"For heaven's sake, get on with it, Serov. What's troubling you — a clash of authority? Territorial imperatives?"
Serov remained standing. "There's no clash of authority. You don't have any authority, except by my say-so."
"I see. Then what the devil is the matter with you? Not sleeping well? Is that it?"
Serov sat down with a sigh. He waved his hands over open files strewn on the desk. Brushed ash from one sheet. "Let me tell you what's happened to one of-your prisoners, shall I?" He smiled without humor. Priabin braced himself. Serov cleared his throat. "Unfortunately, Kedrov couldn't take it. He's told us everything." He drew on his cigarette and coughed. "I don't know what scrambled state his brains will be in when he comes out of it. Still—" He shrugged. "We found out how long he'd been working for the Americans, what he told them — everything — even what he overheard concerning Lightning."
"What's that?"
"Too pat, Priabin, too pat. I know you and Rodin talked about it — I've got the tape, sonny. From your friend Mikhail. I know.'
"Bully for you, Serov." He could not eradicate the quaver from his voice, and Serov bellowed with hard laughter, his hand slapping the desk violently.

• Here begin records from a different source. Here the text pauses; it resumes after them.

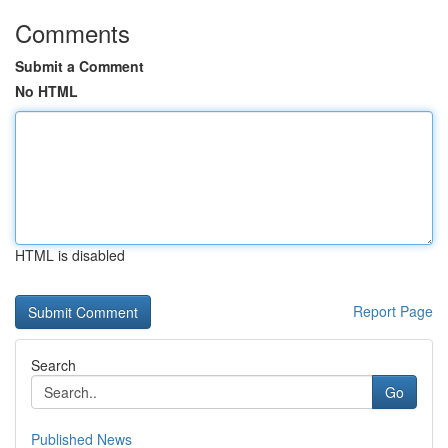
Comments
Submit a Comment
No HTML
HTML is disabled
Report Page
Search
Go
Published News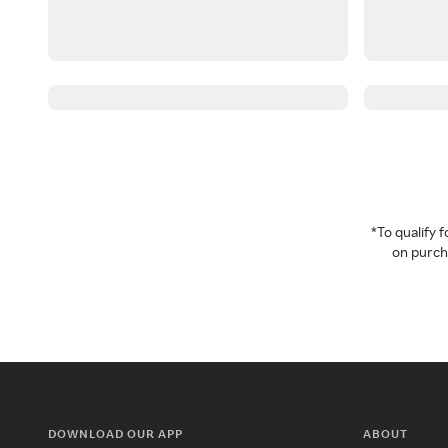
*To qualify
on purcha
DOWNLOAD OUR APP
ABOUT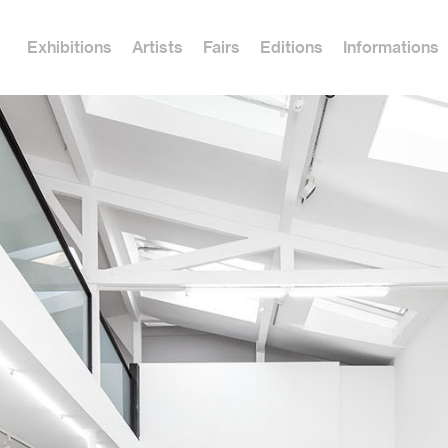
Exhibitions
Artists
Fairs
Editions
Informations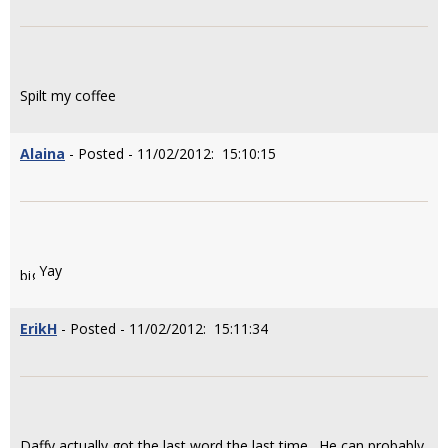
Spilt my coffee
Alaina
- Posted - 11/02/2012: 15:10:15
Yay
ErikH
- Posted - 11/02/2012: 15:11:34
Daffy actually got the last word the last time. He can probably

"Shall I tell you why we've been fencing for an hour or more?"
"Probably because you enjoy it." Priabin carefully stubbed out his cigarette.
Serov nodded. "That, too," he admitted. "When I've got time for it. But in this case, I wanted to know how far you'd go to hide the feet that you knew as much as you did. Quite a long way, apparently." He plucked at his full lower lip, extending it into a deformity. Then he said: "Now I know for certain you'll try as hard as you can to spread the news — don't I?"
"Sorry?"
"You want to tell someone, don't you? About the naughty secret you've discovered? Moscow Center, the Politburo — Lenin's stuffed and mounted corpse for all I know. It's why you were at the roadblock, why you tried to use the radio. You should have come in here and told me everything, tried to convince me you were on our side, believed in our point of view. I wonder why you didn't."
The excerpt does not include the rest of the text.